Die Personalchefin seufzt. Maschinenbauer oder Elektrotechniker suche sie für den technischen Support, mit hoher Kundenorientierung und exzellentem Englisch. Als ob das nicht schon schwierig genug wäre, müssten sie auch noch reisefreudig sein und sich von Kuba bis Korea schicken lassen. Solche Leute zu finden sei so gut wie unmöglich. Die fernen Länder lockten nicht mehr. Was interessiert, schaut man sich privat an.

Eine druckfrische Xing-Studie bestätigt das. Ihr zufolge nehmen 41 Prozent der Österreicher grundsätzlich nur Jobs am eigenen Wohnort an. Für 44 Prozent dürfen sie immerhin im Umkreis von 50 Kilometern liegen. Nur sieben Prozent – vor allem Männer – können sich vorstellen, der Karriere wegen ins Ausland zu gehen.

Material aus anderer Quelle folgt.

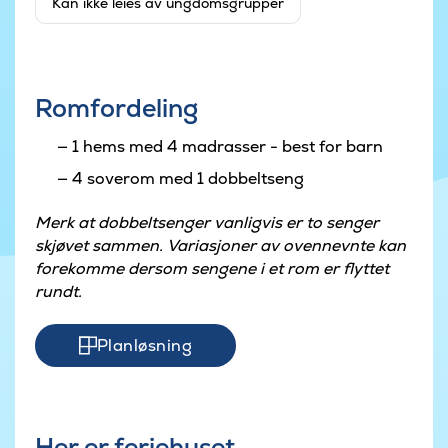
Kan ikke leies av ungdomsgrupper
Romfordeling
1 hems med 4 madrasser - best for barn
4 soverom med 1 dobbeltseng
Merk at dobbeltsenger vanligvis er to senger
skjøvet sammen. Variasjoner av ovennevnte kan
forekomme dersom sengene i et rom er flyttet
rundt.
Planløsning
Her er feriehuset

Binnenländer und Seefahrer

Österreicher kleben traditionell fester an der Scholle als Deutsche, Holländer oder Skandinavier – „die Seefahrervölker eben“, subsummiert Michael Schaumann, Managing Partner des Executive Searcher Stanton Chase. Schaumann warnt seine Kunden schon, wenn ein Arbeitsplatz mehr als 40 Minuten vom Wohnort entfernt ist: „Das hebt die Wahrscheinlichkeit, dass der Kandidat nach zwei Jahren abspringt.“

Dennoch, ein klein wenig Abenteuerlust spricht er den Österreichern nicht ab. Es komme eben auf die Destination an. Westeuropa – gern, sofern man (vor allem in Frankreich) die Sprache spricht. Nordamerikas Ost- und Westküste, Palo Alto, das Silicon Valley – jederzeit. Singapur, Hongkong, Tokio – hochinteressant. Dubai – spannend, wenngleich es an Attraktivität verliert. Wer sich aber finanziell sanieren will, nimmt es gern zwei Jahre in Kauf. Sogar Saudiarabien, wenngleich das fürstliche Salär dort schon als Schmerzengeld fungiert.

China hingegen, der frühere Place-to-be, ist weg vom Fenster: der Smog, die Staus, das fehlende Internet, das Gefühl, nicht willkommen zu sein. Und Russland? „Ganz schlimm“, antwortet Schaumann, „nur mehr ein Ort für Singlemänner mit Söldnermentalität.“

Wie man Expats motiviert

Ganz so schlimm sieht Dominik Sonnberger das nicht. Als Managing Partner von TheXecutives besetzt er in ebenjenen CEE-Märkten. Natürlich, sagt er, das einfachste Lockmittel sei noch immer die Entlohnung. Sie mache dort schon aufgrund des niedrigen Steuersatzes einen gewaltigen Satz nach oben.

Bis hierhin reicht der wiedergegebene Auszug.